The Titan arum is a flower of epic proportions. It can grow up to 3 metres in height and is the largest (unbranched) inflorescence, or flower, in the world. When in bloom, it generates heat equal to the body temperature of humans and releases a pungent odour to attract pollinators. Its scientific name, for those of you with a penchant for ancient languages, is a bit of a giggle – Amorphophallus titanium.
This provocative plant produces a large leaf for optimum photosynthesis every year which can grow up to six metres tall and five metres wide but won’t bloom until the corm has stored enough energy. In fact, in cultivation, this flower can take up to ten years to bloom; this would test the patience of even the most green-fingered enthusiasts.
When I visited the Eden Project in Cornwall, as part of Becky Jo’s Great British Tour, I was fortunate enough to see a Titan arum in all its glory. The people responsible for cultivating these gargantuan plants, in their various botanical sanctuaries across the globe, can wait years and years to see the spectacle I have stumbled upon… but I guess some things in life are worth waiting for.
I spent most of yesterday reversing. The narrow lanes of Cornwall, which remind me of the tiny country lanes I used to take to school when I passed my driving test, cause drivers to come face-to-face with no space for passing. At which stage, someone will have to yield and reverse as quickly as they can to the most recent passing point to allow the car in front to pass, before the cars behind catch up and cause more problems.
My progress was heavy going, especially because I am usually the one who volunteers to reverse. Even in Groggy the campervan, I would rather offer to back up than take the risk that the bonnet opposite mine belongs to a driver who is nervous or inept!

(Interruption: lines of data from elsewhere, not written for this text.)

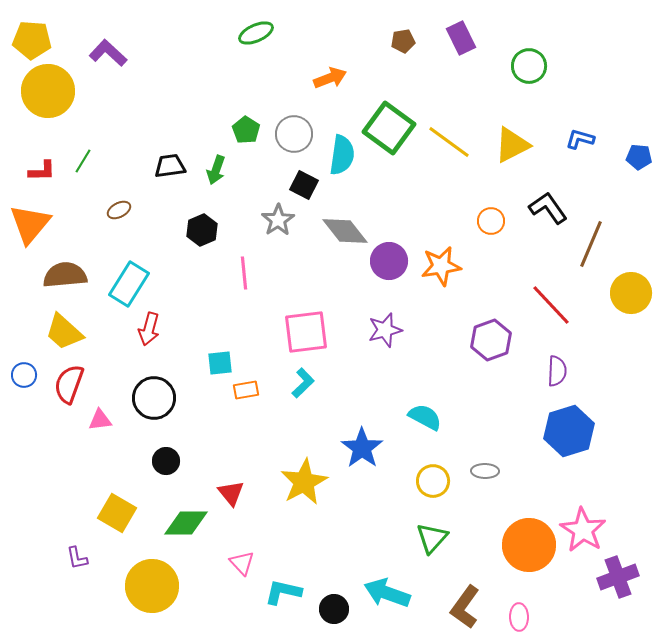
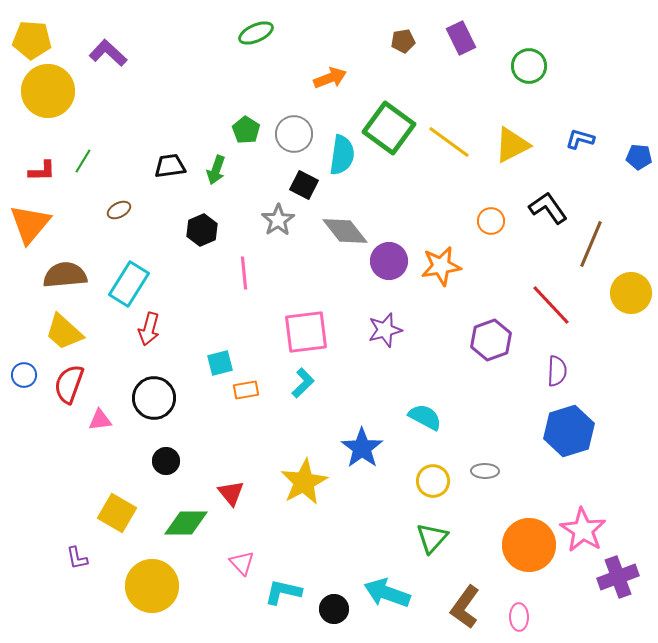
cyan square at (220, 363): rotated 8 degrees counterclockwise
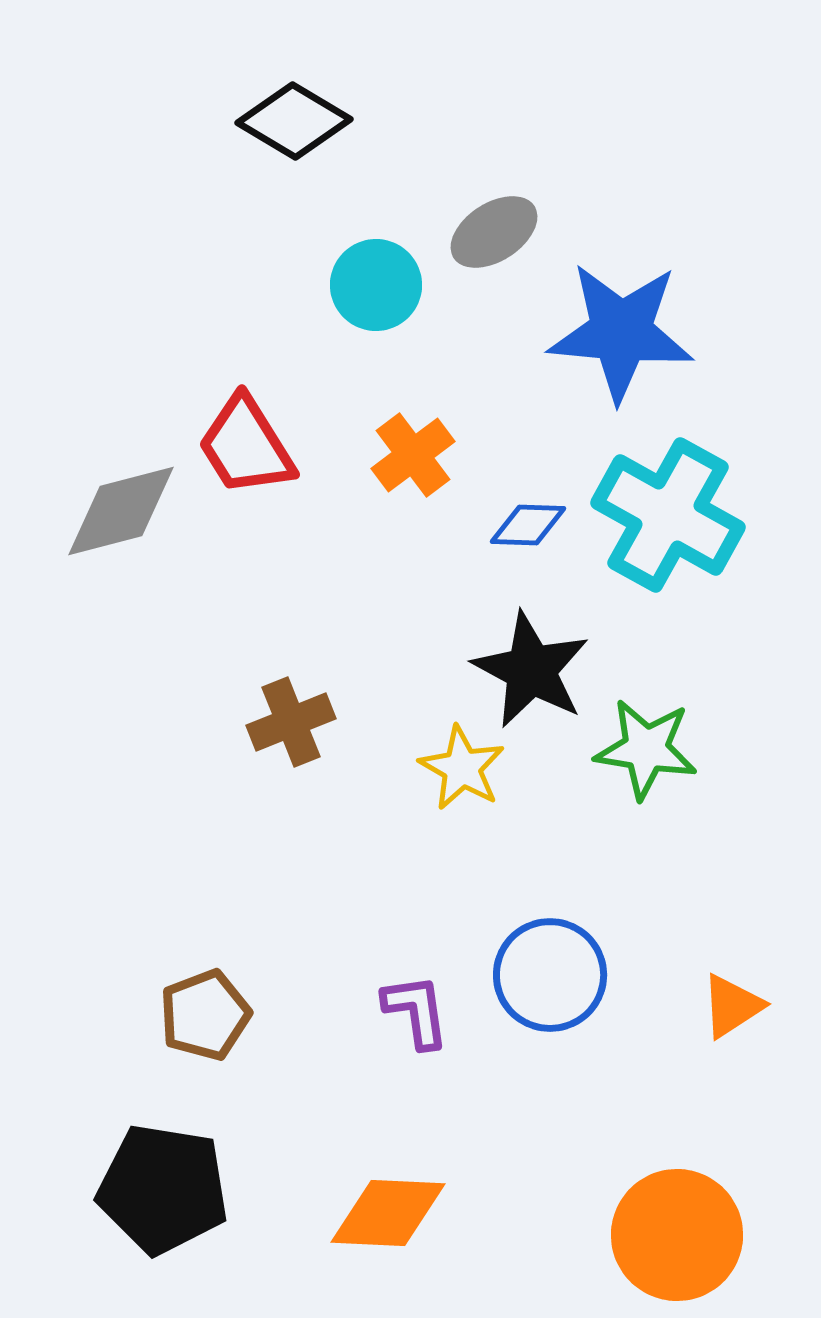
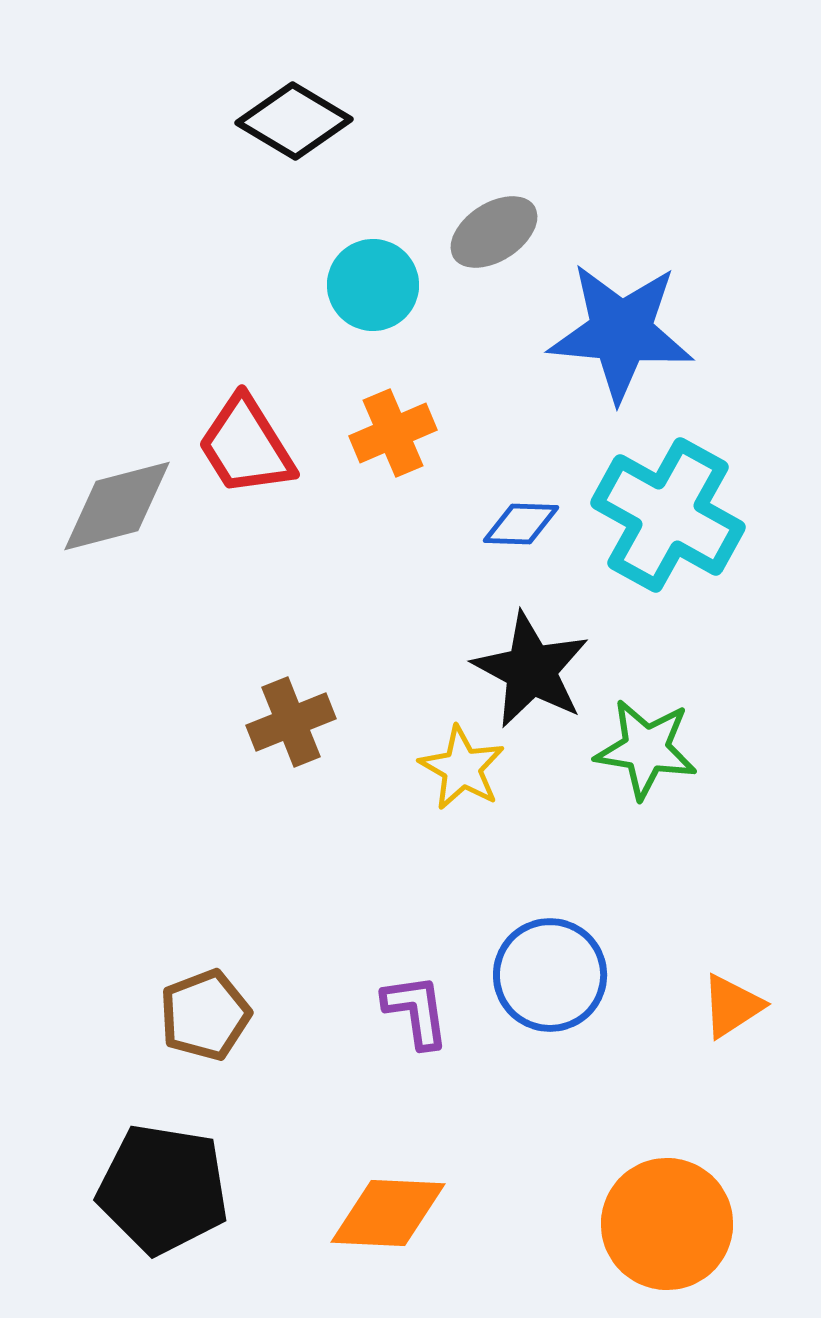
cyan circle: moved 3 px left
orange cross: moved 20 px left, 22 px up; rotated 14 degrees clockwise
gray diamond: moved 4 px left, 5 px up
blue diamond: moved 7 px left, 1 px up
orange circle: moved 10 px left, 11 px up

There were a few moments when I genuinely considered whether the pain of turning around and fighting my way back the way I’d come would outweigh the grim reality of pursuing with my quest. Despite my frustrations and the trudging advancements that felt like a case of one-step-forward-two-steps-back, the views when I reached my intended destination were simply breath-taking… a little persistence and I was greatly rewarded for my efforts.
This trip in my campervan, which in turn is a continuation of my intermittent travels around the world, has been a lifetime in the making. That’s not to say that I’ve waited my whole life to purchase a 1989 motorhome and circumnavigate Great Britain, but rather my appreciation for the experiences I’ve had thus far is greatly enhanced by the life experiences I’d had beforehand.
If I had attempted this journey at an earlier stage in my life, or under different circumstances, I am convinced it would not have had the same impact.
I am like the Titan arum (not because I’m 3 metres tall and attract carrion pollinators) but because I have lain dormant in my underground corm and absorbed as much from life as possible –including a few wrong turns, time spent in passing points simply waiting, periods when I have felt like I’ve been stuck in reverse, and stages when progress has been desperately laboured –waiting for conditions to be perfect.
I am not out to ‘find myself’, since I was never lost. Someone close to me once said –you don’t know who you are yet –but they were mistaken. I know exactly who I am, and that person is changing all the time because it’s impossible (and unhealthy) to remain unchanged after new experiences, surprises, achievements, acquaintances, journeys, events, relationships and discoveries. I am learning all the time and I wouldn’t change that for the world.
As I am, and as things stand, I couldn’t be happier in Groggy and I’m grateful to the people and events who/which have helped me get to where I am. Some things, like the rare (and odorous) bloom of the Titan arum, are worth waiting for and can be better appreciated with age…. But not necessarily maturity!